I really don’t know what that means. However(!), it’s the only way I’ve found to accurately articulate just how Vein(.fm)’s sophomore LP
feels as it rattles around my bewildered, shell-shocked noggin. Synthetic synapses spark and crackle via the Boston 5-piece’s revered fusion of nu-metal revivalism and modern mathcore shenanigans, each track adding another glorious jerking movement to their macabre, digital death rattle.

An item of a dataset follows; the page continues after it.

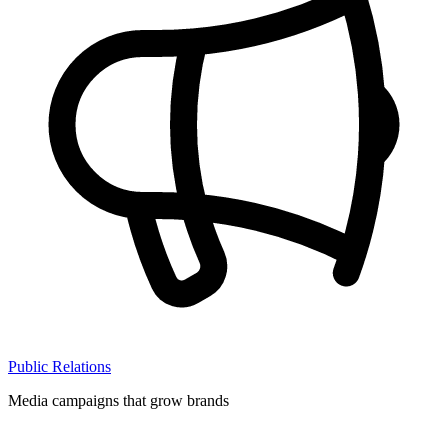
Public Relations
Media campaigns that grow brands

Brick-walled by design, Errorzone 2.0’s frequencies bleed through one another into an unapologetic murk, the resultant weave of wires cementing the LP’s mangled, artificial aesthetic. Its opening moments set the scene: the dense booming of “Welcome Home” giving way to sheer terror in “The Killing Room” and “Versus Wyoming” - all furious clunking and scraping and
noise - before “Fear In Non Fiction” brings the whole damn thing crashing down in a Converge-meets-Deftones styled scorcher. Each ceaseless breakdown serves the whole in a way the genre’s best only know how, culminating in a tour de force of everything my inner caveman craves (see also the nostalgic turntable silliness concluding “Inside Design”, delightfully groove-laden “Hellnight” and rapid-fire Slipknot-y garbling a la “Orgy in the Morgue”). Vein.fm outdo themselves, however, with their final lurching breath. Pensive closers “Wavery” and “Funeral Sound” are, it’s safe to say, utterly
brilliant: exchanging the ever-changeable leanings of the glitchy preceding tracks for patient, palpable
dread. The system shuts down to the tune of faint piano keys and static, with the occasional
nightmarish riff reminding you of what once lived. And then:
nothing. It’s over.
Finally, you let yourself breathe,
exhausted. And the meltdown begins anew…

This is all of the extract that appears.